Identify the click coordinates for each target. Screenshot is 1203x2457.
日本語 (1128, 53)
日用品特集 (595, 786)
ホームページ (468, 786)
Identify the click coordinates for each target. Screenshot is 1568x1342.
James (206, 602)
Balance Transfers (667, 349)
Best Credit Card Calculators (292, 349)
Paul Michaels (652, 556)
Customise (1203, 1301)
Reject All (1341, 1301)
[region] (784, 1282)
****************
* Exercise objective
Which of the lines above mention the word "each"? Pull those lines out.

* Answer space
Identify the click coordinates for each target. Screenshot is 1203x2457.
Identify the click coordinates for each target. Screenshot is 1568x1342.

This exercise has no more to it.